Phillip had asked Sununu for his reaction to an essay published in The Atlantic on Wednesday arguing that former President Donald Trump is leaning more and more into authoritarian rhetoric.

It was written by Peter Wehner, who served as an aide in the administrations of three Republican presidents.

“When you look at articles like that, that is liberal media doing everything they can to distract from the fact that the left-wing progressives...” Sununu began.

Phillip interrupted: “This is a conservative, by the way. This is someone who worked for a Republican president.”

But Sununu forged ahead without missing a beat, arguing that the article was part of a “national effort” to “distract from the massive amount of antisemitism you’re seeing out of the Democrat party.”

“And too many people in the media and otherwise not pushing back on that narrative,” he said. “What we’re seeing in our colleges and our universities is very real. It is hateful. It is unprecedented.”

Phillip noted again that the op-ed was written by a Republican, and asked Sununu a second time about Trump’s authoritarian language. Sununu, a Trump critic, said he’s aware of Trump’s history with this kind of rhetoric, but still sees coverage of it as a distraction.

“It’s not a distraction. He is the frontrunner,” Phillip replied, referring to Trump’s wide lead in the Republican 2024 presidential race.
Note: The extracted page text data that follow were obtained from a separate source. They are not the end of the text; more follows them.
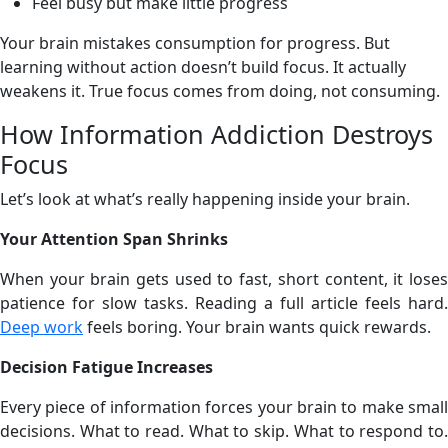
Feel busy but make little progress
Your brain mistakes consumption for progress. But
learning without action doesn’t build focus. It actually
weakens it. True focus comes from doing, not consuming.
How Information Addiction Destroys
Focus
Let’s look at what’s really happening inside your brain.
Your Attention Span Shrinks
When your brain gets used to fast, short content, it loses
patience for slow tasks. Reading a full article feels hard.
Deep work
feels boring. Your brain wants quick rewards.
Decision Fatigue Increases
Every piece of information forces your brain to make small
decisions. What to read. What to skip. What to respond to.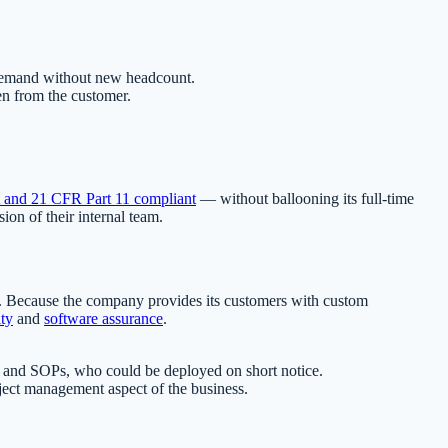
 demand without new headcount.
en from the customer.
and 21 CFR Part 11 compliant
— without ballooning its full-time
on of their internal team.
es. Because the company provides its customers with custom
ity
and
software assurance
.
em and SOPs, who could be deployed on short notice.
roject management aspect of the business.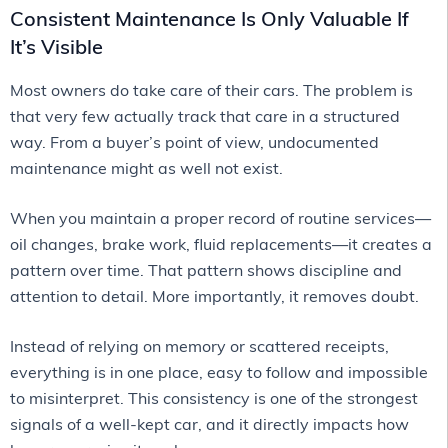
Consistent Maintenance Is Only Valuable If
It’s Visible
Most owners do take care of their cars. The problem is
that very few actually track that care in a structured
way. From a buyer’s point of view, undocumented
maintenance might as well not exist.
When you maintain a proper record of routine services—
oil changes, brake work, fluid replacements—it creates a
pattern over time. That pattern shows discipline and
attention to detail. More importantly, it removes doubt.
Instead of relying on memory or scattered receipts,
everything is in one place, easy to follow and impossible
to misinterpret. This consistency is one of the strongest
signals of a well-kept car, and it directly impacts how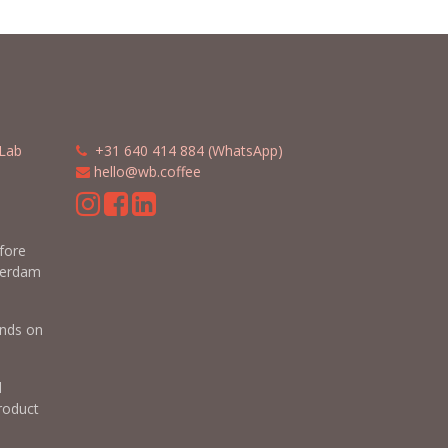
Lab
​​
+31 640 414 884 (WhatsApp)
​
hello@wb.coffee
m
efore
terdam
nds on
d
roduct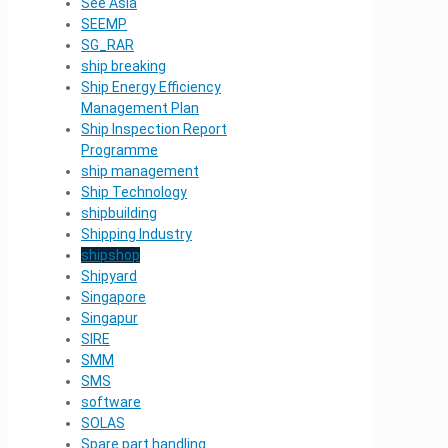
See Asia
SEEMP
SG_RAR
ship breaking
Ship Energy Efficiency
Management Plan
Ship Inspection Report
Programme
ship management
Ship Technology
shipbuilding
Shipping Industry
shipshop
Shipyard
Singapore
Singapur
SIRE
SMM
SMS
software
SOLAS
Spare part handling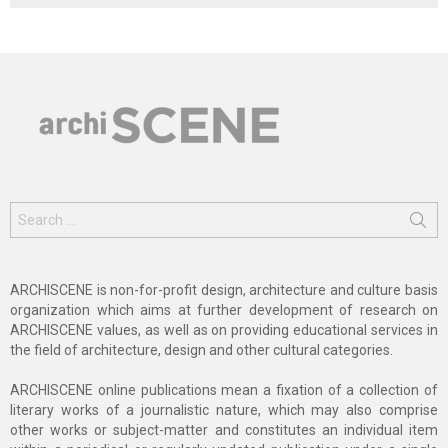
Search
for:
ARCHISCENE is non-for-profit design, architecture and culture basis
organization which aims at further development of research on
ARCHISCENE values, as well as on providing educational services in
the field of architecture, design and other cultural categories.
ARCHISCENE online publications mean a fixation of a collection of
literary works of a journalistic nature, which may also comprise
other works or subject-matter and constitutes an individual item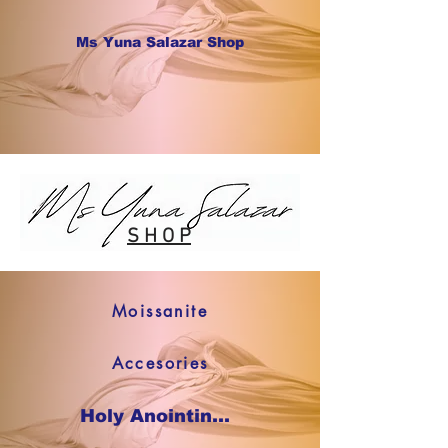
Ms Yuna Salazar Shop
S H O P
Moissanite
Accesories
Holy Anointing Oil SHOP NOW !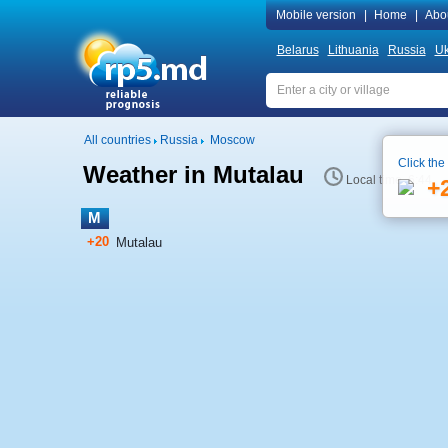
Mobile version
|
Home
|
Abo
Belarus
Lithuania
Russia
Uk
All countries
Russia
Moscow
Click the
Weather in Mutalau
Local time 6:44
+
M
+20
Mutalau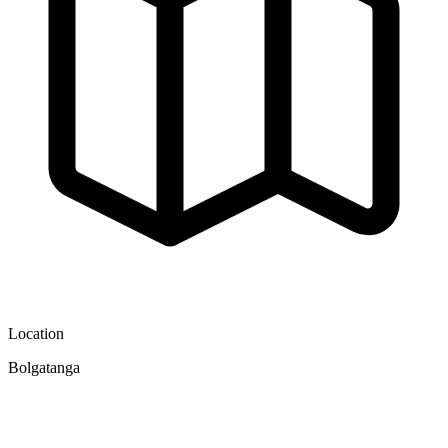
Location
Bolgatanga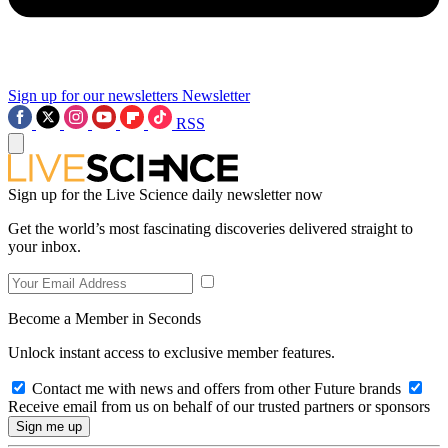
Sign up for our newsletters
Newsletter
RSS
Sign up for the Live Science daily newsletter now
Get the world’s most fascinating discoveries delivered straight to
your inbox.
Become a Member in Seconds
Unlock instant access to exclusive member features.
Contact me with news and offers from other Future brands
Receive email from us on behalf of our trusted partners or sponsors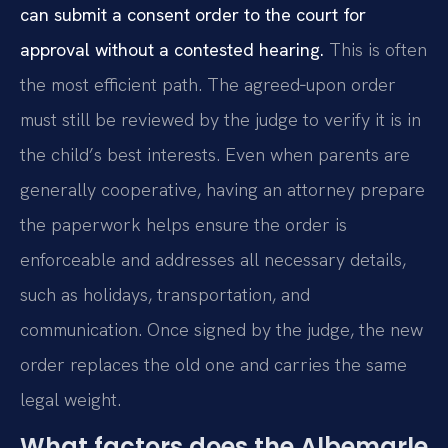
can submit a consent order to the court for
approval without a contested hearing.
This is often
the most efficient path. The agreed‑upon order
must still be reviewed by the judge to verify it is in
the child’s best interests. Even when parents are
generally cooperative, having an attorney prepare
the paperwork helps ensure the order is
enforceable and addresses all necessary details,
such as holidays, transportation, and
communication. Once signed by the judge, the new
order replaces the old one and carries the same
legal weight.
What factors does the Albemarle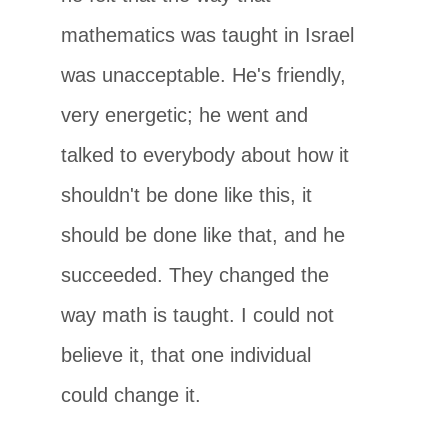
mathematics was taught in Israel
was unacceptable. He's friendly,
very energetic; he went and
talked to everybody about how it
shouldn't be done like this, it
should be done like that, and he
succeeded. They changed the
way math is taught. I could not
believe it, that one individual
could change it.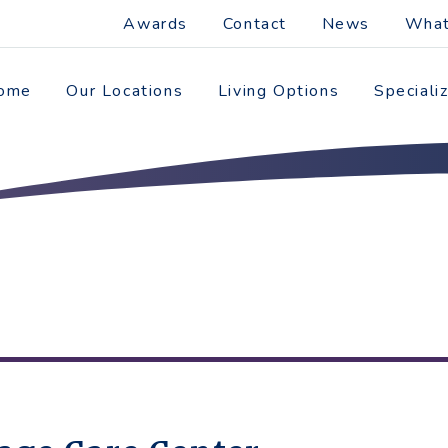
Awards
Contact
News
What
ome
Our Locations
Living Options
Speciali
Since last month’s outbreak of war between Israel and the Hamas militant group that controls the Gaza Strip, there has been a surge in antisemitic and Islamophobic hate speech and attacks across the U.S.

Wehner’s article and Phillips’ questioning focussed on Trump’s recent use of the word “vermin” to describe his political enemies. The term was used in Nazi Germany propaganda about Jews, as well as by other cruel movements in history that sought to dehumanize and incite violence and hatred against certain groups of people.

Republicans have largely looked the other way on Trump’s use of the term. However, Republicans (and some Democrats) in Congress have criticized certain progressives in the Democratic conference, arguing that their critiques of Israel and defenses of Palestinians cross over into antisemitism.